Data integration is one of the most important concepts that enterprises should be dealing within 2013. Data integration provides the ability to extract information from source systems, and move the information to target systems that need to act upon the information in some way. As the number of systems have increased and become more complex, the need to dive deeper into data integration becomes more apparent and urgent.
Data integration allows us to approach the real-time enterprise, where all processes and systems have the ability to see into all other processes and systems, and react to optimize the business in (near) real-time. This concept has been mulled over for years, but has yet to become a reality for most enterprises.
So, as we progress toward this ideal, what are the issues that we should consider? How can we become good at data integration to the benefit of the business? For 2013, what are the data integration resolutions we should be setting? I have a few resolutions you should consider.
I resolve to create a holistic data integration strategy for my enterprise.
Most enterprises don’t have a core data integration strategy that spans all IT assets. They may have one for a group of systems, however, data integration has more value if the strategy and use of technology is systemic.
This means we understand most systems, including semantics, and we’ve mapped the exchange of information between them.

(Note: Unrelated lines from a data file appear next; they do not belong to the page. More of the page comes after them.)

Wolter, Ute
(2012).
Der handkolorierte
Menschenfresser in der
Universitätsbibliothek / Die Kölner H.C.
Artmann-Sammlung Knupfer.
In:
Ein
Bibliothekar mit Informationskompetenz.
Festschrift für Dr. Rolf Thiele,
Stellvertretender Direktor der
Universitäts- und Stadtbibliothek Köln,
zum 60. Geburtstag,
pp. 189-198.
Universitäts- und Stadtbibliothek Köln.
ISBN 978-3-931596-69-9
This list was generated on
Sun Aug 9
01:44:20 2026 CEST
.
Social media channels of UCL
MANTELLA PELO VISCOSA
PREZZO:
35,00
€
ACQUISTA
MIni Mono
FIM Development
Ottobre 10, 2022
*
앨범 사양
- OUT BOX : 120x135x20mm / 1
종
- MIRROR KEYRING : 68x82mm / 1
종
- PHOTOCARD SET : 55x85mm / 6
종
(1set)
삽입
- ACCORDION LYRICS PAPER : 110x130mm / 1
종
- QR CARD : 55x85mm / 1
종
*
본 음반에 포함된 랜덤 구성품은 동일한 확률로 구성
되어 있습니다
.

Finally, have a roadmap to implement data integration solutions over the years, and define the value that this technology will bring to the business. It’s a tall order, but doable for most.
I resolve to create a data integration center of excellence.

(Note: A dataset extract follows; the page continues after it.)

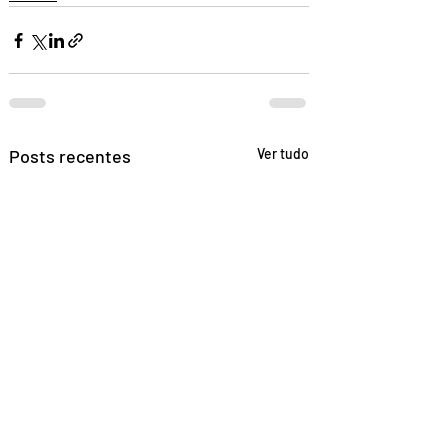
Posts recentes
Ver tudo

If your enterprise is large enough, you should have a group of people who are dedicated to exploring the use of data integration technology within your enterprise. They are charged with creating the strategy (see previous resolution), as well as dealing with the technology providers, and testing the solutions.
In the long run, having a group like this will save you money. Consider the number of issues they will spot and resolve before they cost real money, as well as the strategic value of moving quicker to an enterprise where information exchange latency becomes less of an issue.
I resolve to understand and implement data virtualization.
Those who have complex and less productive physical databases around the enterprise will find that data virtualization technology provides a cost effective alternative to replacing those databases, or changing the structure of those databases. Indeed, data virtualization allows you to deal with physical databases using a structure of your choosing, typically, a better representation of the business.
As time goes on, data virtualization will become more important to the data integration strategy, and a sound tool in the IT technology arsenal. In 2013, you should get ahead of this technology and understand the proper use.
I suspect that 2013 will be the year of change. We will see more movement to the clouds, more movement to big data, and the need to driving information exchange between then. Data integration technology will have to be a large part of that mix.